## Aim of the exercise
Your reply should hold every record exactly as given, with no pictures in it.

## Source material
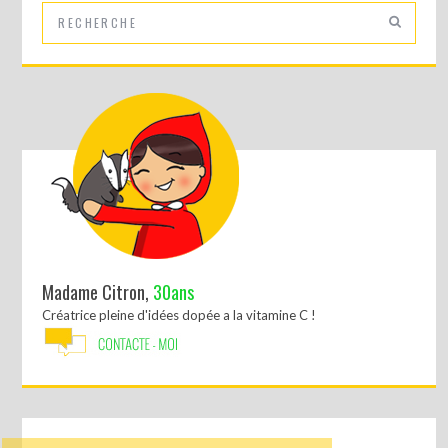
Madame Citron,
30ans
Créatrice pleine d'idées dopée a la vitamine C !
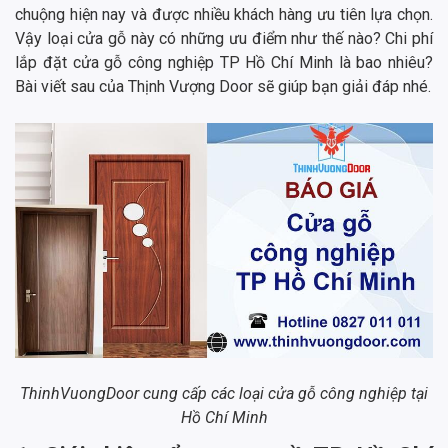
chuộng hiện nay và được nhiều khách hàng ưu tiên lựa chọn.
Vậy loại cửa gỗ này có những ưu điểm như thế nào? Chi phí
lắp đặt
cửa gỗ công nghiệp TP Hồ Chí Minh
là bao nhiêu?
Bài viết sau của Thịnh Vượng Door sẽ giúp bạn giải đáp nhé.
ThinhVuongDoor cung cấp các loại cửa gỗ công nghiệp tại
Hồ Chí Minh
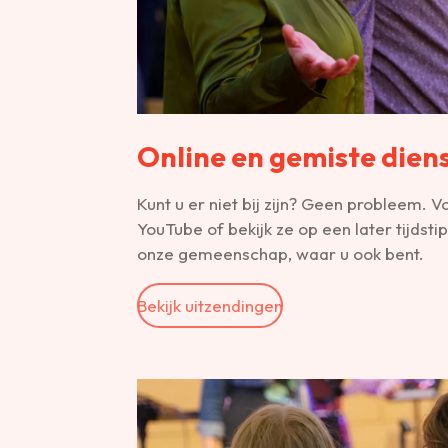
Online en gemiste dien
Kunt u er niet bij zijn? Geen probleem. V
YouTube of bekijk ze op een later tijdsti
onze gemeenschap, waar u ook bent.
Bekijk uitzendingen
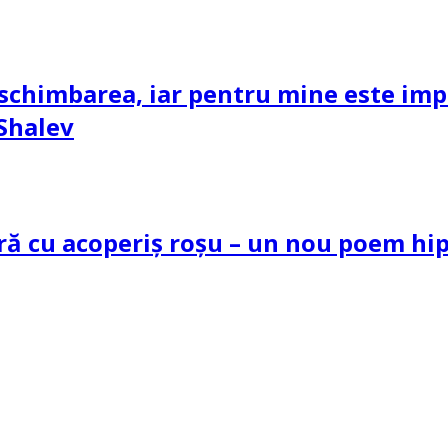
schimbarea, iar pentru mine este impor
 Shalev
tră cu acoperiș roșu – un nou poem h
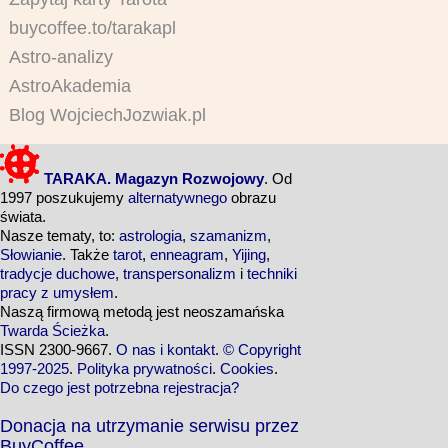
buycoffee.to/tarakapl
Astro-analizy
AstroAkademia
Blog WojciechJozwiak.pl
TARAKA. Magazyn Rozwojowy
. Od
1997 poszukujemy
alternatywnego
obrazu
świata.
Nasze tematy, to:
astrologia
,
szamanizm
,
Słowianie
. Także
tarot
,
enneagram
,
Yijing
,
tradycje duchowe
,
transpersonalizm
i
techniki
pracy z umysłem
.
Naszą firmową metodą jest neoszamańska
Twarda Ścieżka
.
ISSN 2300-9667.
O nas i kontakt
.
© Copyright
1997-2025
.
Polityka prywatności
.
Cookies
.
Do czego jest potrzebna rejestracja?
Donacja na utrzymanie serwisu przez
BuyCoffee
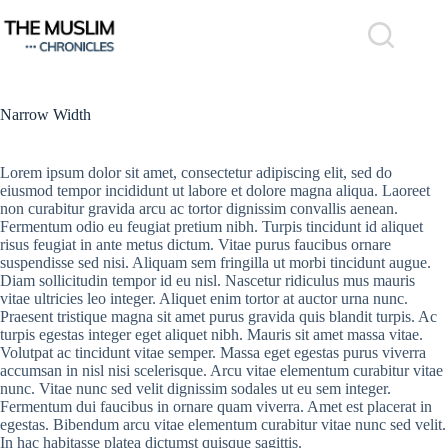
Skip
to
content
Narrow Width
Lorem ipsum dolor sit amet, consectetur adipiscing elit, sed do
eiusmod tempor incididunt ut labore et dolore magna aliqua. Laoreet
non curabitur gravida arcu ac tortor dignissim convallis aenean.
Fermentum odio eu feugiat pretium nibh. Turpis tincidunt id aliquet
risus feugiat in ante metus dictum. Vitae purus faucibus ornare
suspendisse sed nisi. Aliquam sem fringilla ut morbi tincidunt augue.
Diam sollicitudin tempor id eu nisl. Nascetur ridiculus mus mauris
vitae ultricies leo integer. Aliquet enim tortor at auctor urna nunc.
Praesent tristique magna sit amet purus gravida quis blandit turpis. Ac
turpis egestas integer eget aliquet nibh. Mauris sit amet massa vitae.
Volutpat ac tincidunt vitae semper. Massa eget egestas purus viverra
accumsan in nisl nisi scelerisque. Arcu vitae elementum curabitur vitae
nunc. Vitae nunc sed velit dignissim sodales ut eu sem integer.
Fermentum dui faucibus in ornare quam viverra. Amet est placerat in
egestas. Bibendum arcu vitae elementum curabitur vitae nunc sed velit.
In hac habitasse platea dictumst quisque sagittis.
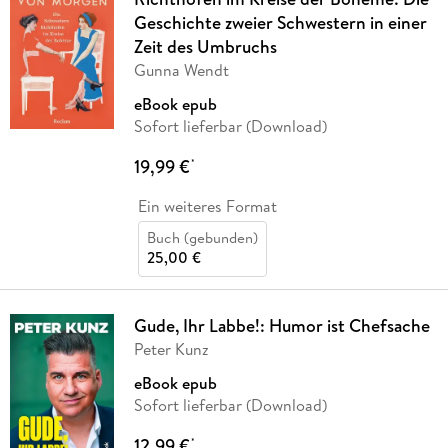
Geschichte zweier Schwestern in einer
Zeit des Umbruchs
Gunna Wendt
eBook epub
Sofort lieferbar (Download)
19,99 €
*
Ein weiteres Format
Buch (gebunden)
25,00 €
Gude, Ihr Labbe!: Humor ist Chefsache
Peter Kunz
eBook epub
Sofort lieferbar (Download)
12,99 €
*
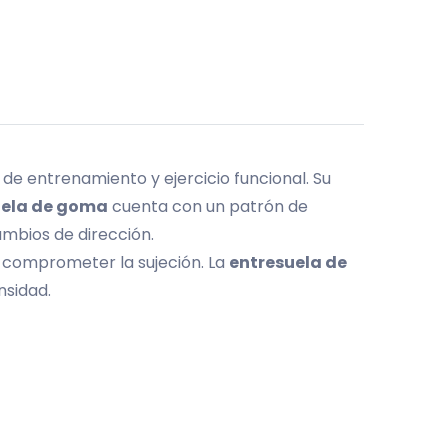
de entrenamiento y ejercicio funcional. Su
uela de goma
cuenta con un patrón de
ambios de dirección.
in comprometer la sujeción. La
entresuela de
nsidad.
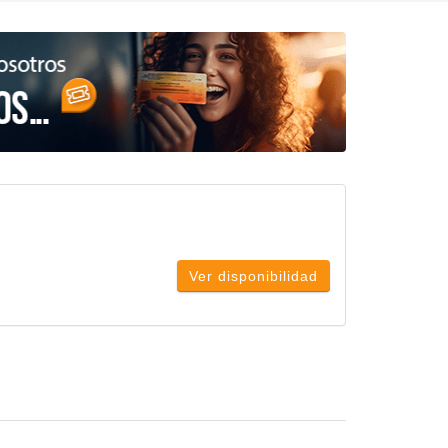
Ver disponibilidad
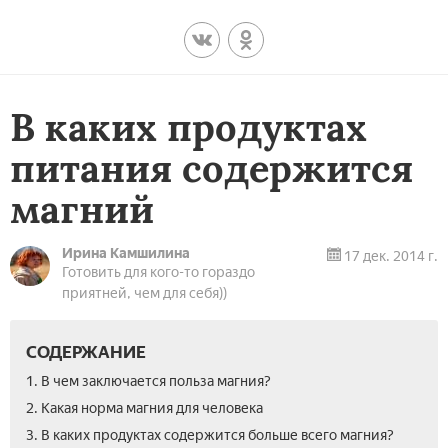
В каких продуктах
питания содержится
магний
Ирина Камшилина
17 дек. 2014 г.
Готовить для кого-то гораздо
приятней, чем для себя))
СОДЕРЖАНИЕ
1. В чем заключается польза магния?
2. Какая норма магния для человека
3. В каких продуктах содержится больше всего магния?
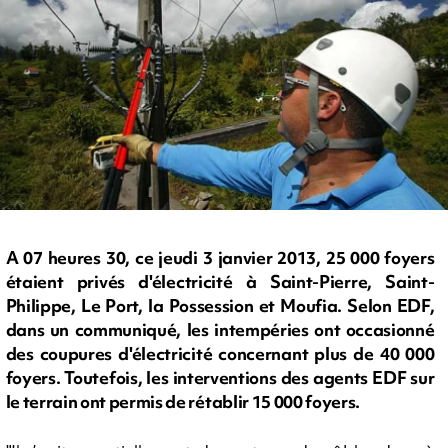
A 07 heures 30, ce jeudi 3 janvier 2013, 25 000 foyers
étaient privés d'électricité à Saint-Pierre, Saint-
Philippe, Le Port, la Possession et Moufia. Selon EDF,
dans un communiqué, les intempéries ont occasionné
des coupures d'électricité concernant plus de 40 000
foyers. Toutefois, les interventions des agents EDF sur
le terrain ont permis de rétablir 15 000 foyers.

## The answer
Madame Citron,
30ans
Créatrice pleine d'idées dopée a la vitamine C !
chuộng hiện nay và được nhiều khách hàng ưu tiên lựa chọn.
Vậy loại cửa gỗ này có những ưu điểm như thế nào? Chi phí
lắp đặt
cửa gỗ công nghiệp TP Hồ Chí Minh
là bao nhiêu?
Bài viết sau của Thịnh Vượng Door sẽ giúp bạn giải đáp nhé.
ThinhVuongDoor cung cấp các loại cửa gỗ công nghiệp tại
Hồ Chí Minh
Online en gemiste dien
Kunt u er niet bij zijn? Geen probleem. V
YouTube of bekijk ze op een later tijdsti
onze gemeenschap, waar u ook bent.
Bekijk uitzendingen
schimbarea, iar pentru mine este impor
 Shalev
tră cu acoperiș roșu – un nou poem h
buycoffee.to/tarakapl
Astro-analizy
AstroAkademia
Blog WojciechJozwiak.pl
TARAKA. Magazyn Rozwojowy
. Od
1997 poszukujemy
alternatywnego
obrazu
świata.
Nasze tematy, to:
astrologia
,
szamanizm
,
Słowianie
. Także
tarot
,
enneagram
,
Yijing
,
tradycje duchowe
,
transpersonalizm
i
techniki
pracy z umysłem
.
Naszą firmową metodą jest neoszamańska
Twarda Ścieżka
.
ISSN 2300-9667.
O nas i kontakt
.
© Copyright
1997-2025
.
Polityka prywatności
.
Cookies
.
Do czego jest potrzebna rejestracja?
Donacja na utrzymanie serwisu przez
BuyCoffee
Skip
to
content
Narrow Width
Lorem ipsum dolor sit amet, consectetur adipiscing elit, sed do
eiusmod tempor incididunt ut labore et dolore magna aliqua. Laoreet
non curabitur gravida arcu ac tortor dignissim convallis aenean.
Fermentum odio eu feugiat pretium nibh. Turpis tincidunt id aliquet
risus feugiat in ante metus dictum. Vitae purus faucibus ornare
suspendisse sed nisi. Aliquam sem fringilla ut morbi tincidunt augue.
Diam sollicitudin tempor id eu nisl. Nascetur ridiculus mus mauris
vitae ultricies leo integer. Aliquet enim tortor at auctor urna nunc.
Praesent tristique magna sit amet purus gravida quis blandit turpis. Ac
turpis egestas integer eget aliquet nibh. Mauris sit amet massa vitae.
Volutpat ac tincidunt vitae semper. Massa eget egestas purus viverra
accumsan in nisl nisi scelerisque. Arcu vitae elementum curabitur vitae
nunc. Vitae nunc sed velit dignissim sodales ut eu sem integer.
Fermentum dui faucibus in ornare quam viverra. Amet est placerat in
egestas. Bibendum arcu vitae elementum curabitur vitae nunc sed velit.
In hac habitasse platea dictumst quisque sagittis.
Geschichte zweier Schwestern in einer
Zeit des Umbruchs
Gunna Wendt
eBook epub
Sofort lieferbar (Download)
19,99 €
*
Ein weiteres Format
Buch (gebunden)
25,00 €
Gude, Ihr Labbe!: Humor ist Chefsache
Peter Kunz
eBook epub
Sofort lieferbar (Download)
12,99 €
*
de entrenamiento y ejercicio funcional. Su
uela de goma
cuenta con un patrón de
ambios de dirección.
in comprometer la sujeción. La
entresuela de
nsidad.
Ver disponibilidad
В каких продуктах
питания содержится
магний
Ирина Камшилина
17 дек. 2014 г.
Готовить для кого-то гораздо
приятней, чем для себя))
СОДЕРЖАНИЕ
1. В чем заключается польза магния?
2. Какая норма магния для человека
3. В каких продуктах содержится больше всего магния?
A 07 heures 30, ce jeudi 3 janvier 2013, 25 000 foyers
étaient privés d'électricité à Saint-Pierre, Saint-
Philippe, Le Port, la Possession et Moufia. Selon EDF,
dans un communiqué, les intempéries ont occasionné
des coupures d'électricité concernant plus de 40 000
foyers. Toutefois, les interventions des agents EDF sur
le terrain ont permis de rétablir 15 000 foyers.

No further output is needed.